=== What you should do ===
Within the listing that follows, how many lines contain the word "Quality"? Only the number is wanted.

BEGIN

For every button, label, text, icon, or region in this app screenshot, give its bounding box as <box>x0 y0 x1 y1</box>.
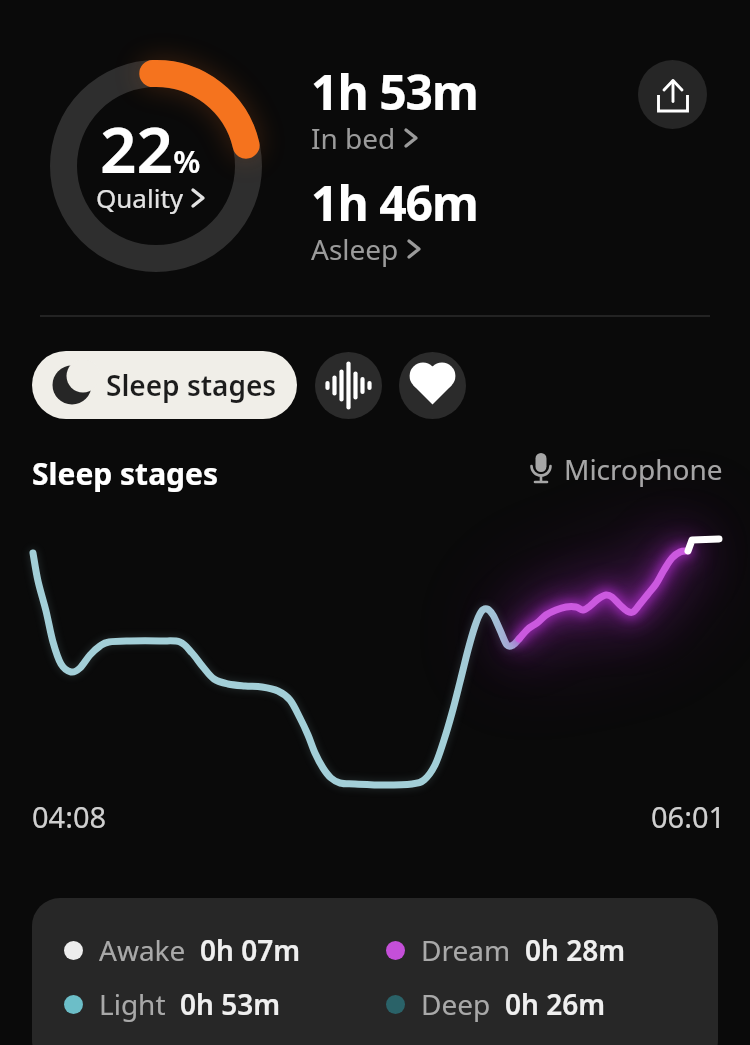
staticText: Microphone <box>564 450 723 488</box>
staticText: Sleep stages <box>32 453 219 494</box>
button[interactable]: Sleep stages <box>32 351 297 419</box>
staticText: 0h 53m <box>180 985 281 1023</box>
button[interactable]: Asleep <box>311 230 420 268</box>
staticText: 04:08 <box>32 797 107 836</box>
staticText: 0h 28m <box>525 931 626 969</box>
button[interactable]: In bed <box>311 119 417 157</box>
button[interactable] <box>638 60 707 129</box>
staticText: Awake <box>99 931 186 969</box>
staticText: 22% <box>100 105 201 192</box>
staticText: Quality <box>96 180 184 215</box>
staticText: Deep <box>421 985 491 1023</box>
staticText: Asleep <box>311 230 399 268</box>
button[interactable]: Deep <box>386 985 606 1023</box>
staticText: In bed <box>311 119 396 157</box>
staticText: Dream <box>421 931 511 969</box>
staticText: 1h 46m <box>311 170 478 235</box>
button[interactable] <box>315 352 382 419</box>
button[interactable]: Quality <box>96 180 204 215</box>
staticText: Sleep stages <box>106 366 277 404</box>
button[interactable]: Microphone <box>530 450 723 488</box>
staticText: 1h 53m <box>311 59 478 124</box>
button[interactable]: Awake <box>64 931 301 969</box>
button[interactable] <box>399 352 466 419</box>
button[interactable]: Light <box>64 985 281 1023</box>
button[interactable]: Dream <box>386 931 626 969</box>
staticText: 0h 07m <box>200 931 301 969</box>
staticText: 0h 26m <box>505 985 606 1023</box>
staticText: Light <box>99 985 166 1023</box>
staticText: 06:01 <box>651 797 726 836</box>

END

=== Your response ===
2